Saved data entries:
»»

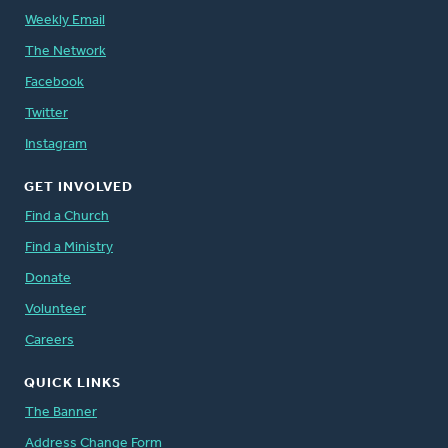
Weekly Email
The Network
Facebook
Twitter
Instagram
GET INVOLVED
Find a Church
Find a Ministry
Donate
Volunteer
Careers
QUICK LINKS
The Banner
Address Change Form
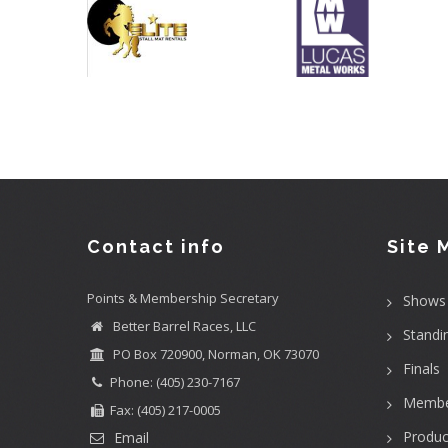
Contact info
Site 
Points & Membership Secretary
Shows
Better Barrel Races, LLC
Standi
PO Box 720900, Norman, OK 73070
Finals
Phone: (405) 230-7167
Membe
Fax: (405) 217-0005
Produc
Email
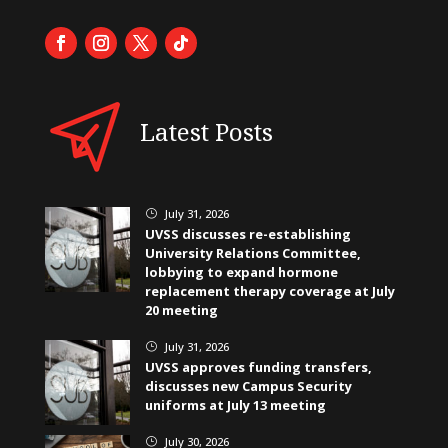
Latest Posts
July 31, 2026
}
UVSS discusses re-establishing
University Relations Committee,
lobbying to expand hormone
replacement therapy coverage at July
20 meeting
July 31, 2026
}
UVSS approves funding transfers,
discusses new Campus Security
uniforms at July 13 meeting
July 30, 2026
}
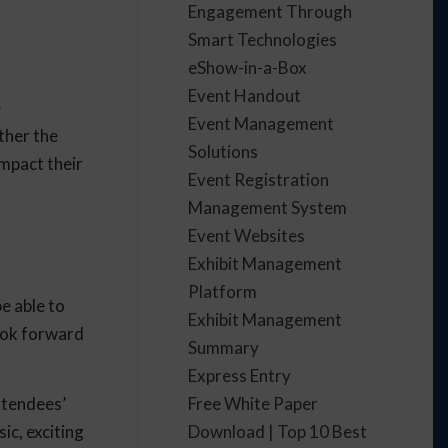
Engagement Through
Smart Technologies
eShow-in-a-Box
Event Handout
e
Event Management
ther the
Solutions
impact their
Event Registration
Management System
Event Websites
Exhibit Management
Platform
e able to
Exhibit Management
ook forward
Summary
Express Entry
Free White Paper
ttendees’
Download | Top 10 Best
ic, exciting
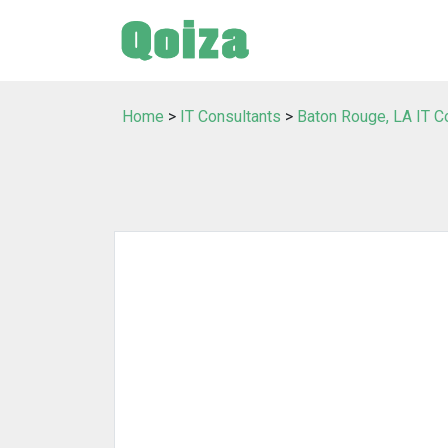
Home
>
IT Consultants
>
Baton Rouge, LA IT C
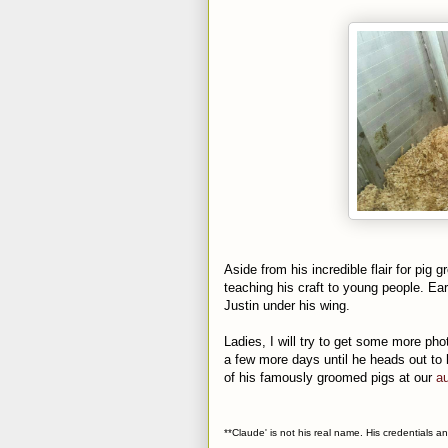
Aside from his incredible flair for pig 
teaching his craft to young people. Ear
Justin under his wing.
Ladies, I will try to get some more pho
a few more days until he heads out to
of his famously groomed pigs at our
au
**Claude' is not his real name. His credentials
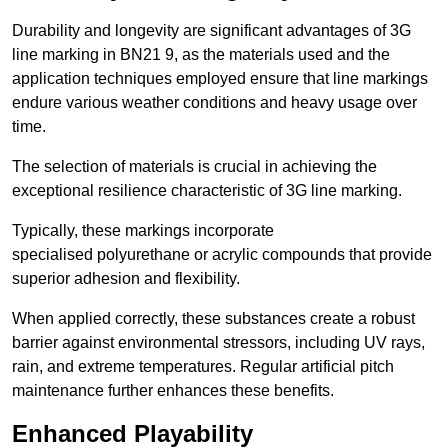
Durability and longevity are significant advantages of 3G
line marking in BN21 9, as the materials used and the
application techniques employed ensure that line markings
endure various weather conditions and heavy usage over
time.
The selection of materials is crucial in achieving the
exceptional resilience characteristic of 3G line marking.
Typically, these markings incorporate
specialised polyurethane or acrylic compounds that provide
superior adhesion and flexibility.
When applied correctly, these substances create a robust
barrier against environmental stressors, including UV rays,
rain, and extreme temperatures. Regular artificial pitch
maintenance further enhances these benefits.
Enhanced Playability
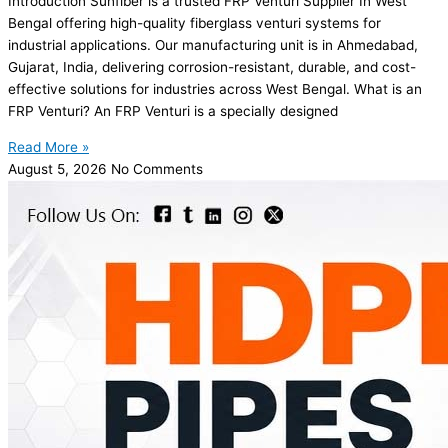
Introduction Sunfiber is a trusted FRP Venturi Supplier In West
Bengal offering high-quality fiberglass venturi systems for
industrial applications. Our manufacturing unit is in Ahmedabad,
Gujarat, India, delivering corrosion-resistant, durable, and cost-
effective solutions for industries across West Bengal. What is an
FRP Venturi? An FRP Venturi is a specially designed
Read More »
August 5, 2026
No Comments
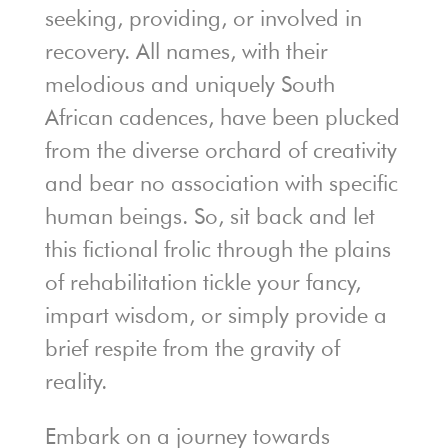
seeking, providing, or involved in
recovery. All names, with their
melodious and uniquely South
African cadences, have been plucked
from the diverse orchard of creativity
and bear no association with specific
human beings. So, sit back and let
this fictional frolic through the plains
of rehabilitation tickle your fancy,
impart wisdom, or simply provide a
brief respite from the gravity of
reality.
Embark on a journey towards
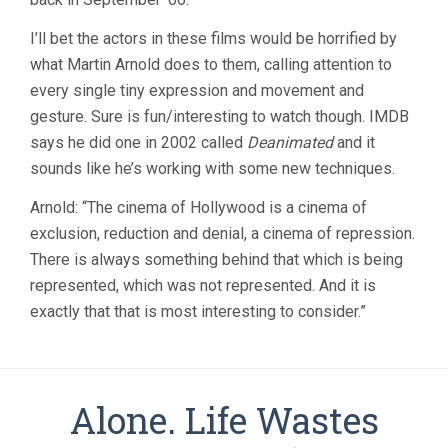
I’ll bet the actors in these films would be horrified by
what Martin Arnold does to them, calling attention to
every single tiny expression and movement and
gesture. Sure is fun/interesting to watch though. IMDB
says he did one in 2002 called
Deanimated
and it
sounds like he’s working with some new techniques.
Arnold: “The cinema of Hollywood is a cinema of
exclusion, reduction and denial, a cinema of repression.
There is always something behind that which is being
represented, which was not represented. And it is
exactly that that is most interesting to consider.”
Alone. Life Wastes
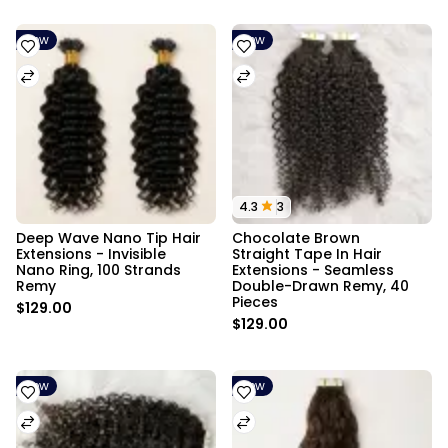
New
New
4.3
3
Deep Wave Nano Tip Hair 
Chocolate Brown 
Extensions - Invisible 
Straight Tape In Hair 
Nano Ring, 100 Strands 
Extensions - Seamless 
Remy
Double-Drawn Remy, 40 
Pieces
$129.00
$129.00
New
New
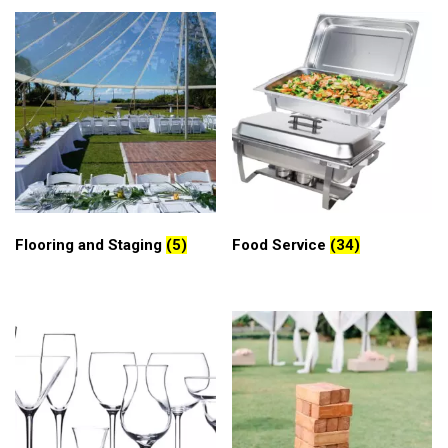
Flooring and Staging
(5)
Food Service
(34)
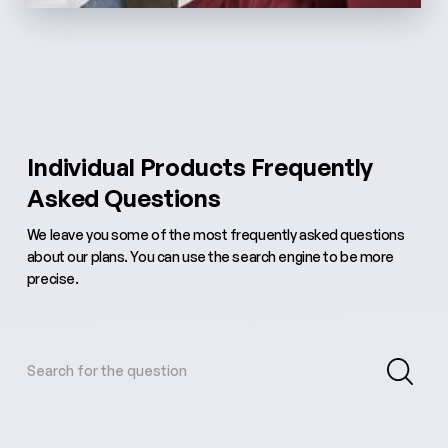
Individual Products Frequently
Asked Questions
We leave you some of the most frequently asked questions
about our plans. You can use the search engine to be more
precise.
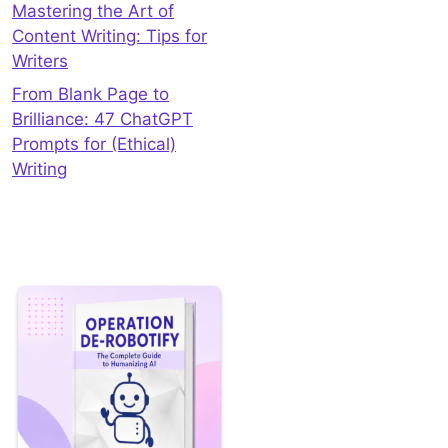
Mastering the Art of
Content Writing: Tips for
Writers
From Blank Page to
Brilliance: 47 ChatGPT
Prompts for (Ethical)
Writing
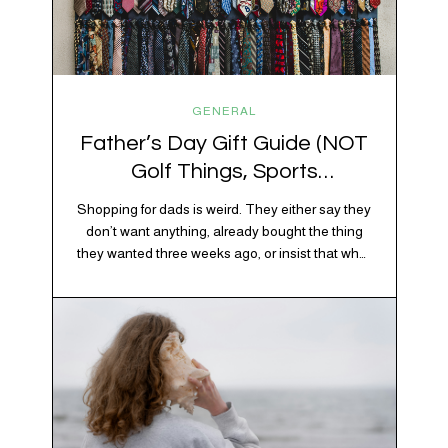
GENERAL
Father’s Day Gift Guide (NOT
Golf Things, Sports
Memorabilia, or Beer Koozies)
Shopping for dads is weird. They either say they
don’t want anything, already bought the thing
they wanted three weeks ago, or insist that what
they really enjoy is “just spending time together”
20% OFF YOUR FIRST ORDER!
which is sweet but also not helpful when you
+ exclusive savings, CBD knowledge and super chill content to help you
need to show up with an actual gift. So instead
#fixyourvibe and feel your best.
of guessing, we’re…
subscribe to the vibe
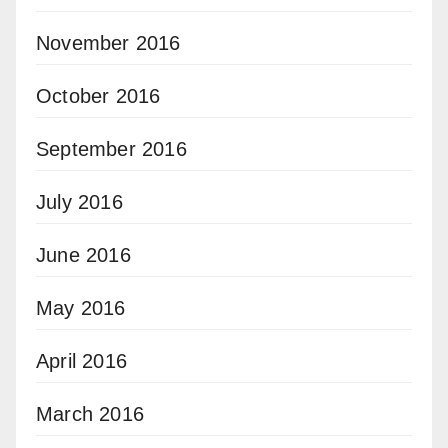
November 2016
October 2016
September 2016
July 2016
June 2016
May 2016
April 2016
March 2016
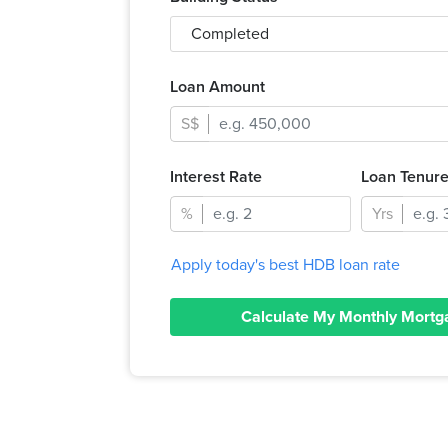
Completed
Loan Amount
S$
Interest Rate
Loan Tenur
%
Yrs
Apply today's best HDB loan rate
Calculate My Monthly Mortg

««

Task item: Exact text is required for the lines from the one with "of guessing, we’re…" through the last line of the entries, both included. Omit pictures.

Your response:
of guessing, we’re…
subscribe to the vibe
November 2016
October 2016
September 2016
July 2016
June 2016
May 2016
April 2016
March 2016
Completed
Loan Amount
S$
Interest Rate
Loan Tenur
%
Yrs
Apply today's best HDB loan rate
Calculate My Monthly Mortg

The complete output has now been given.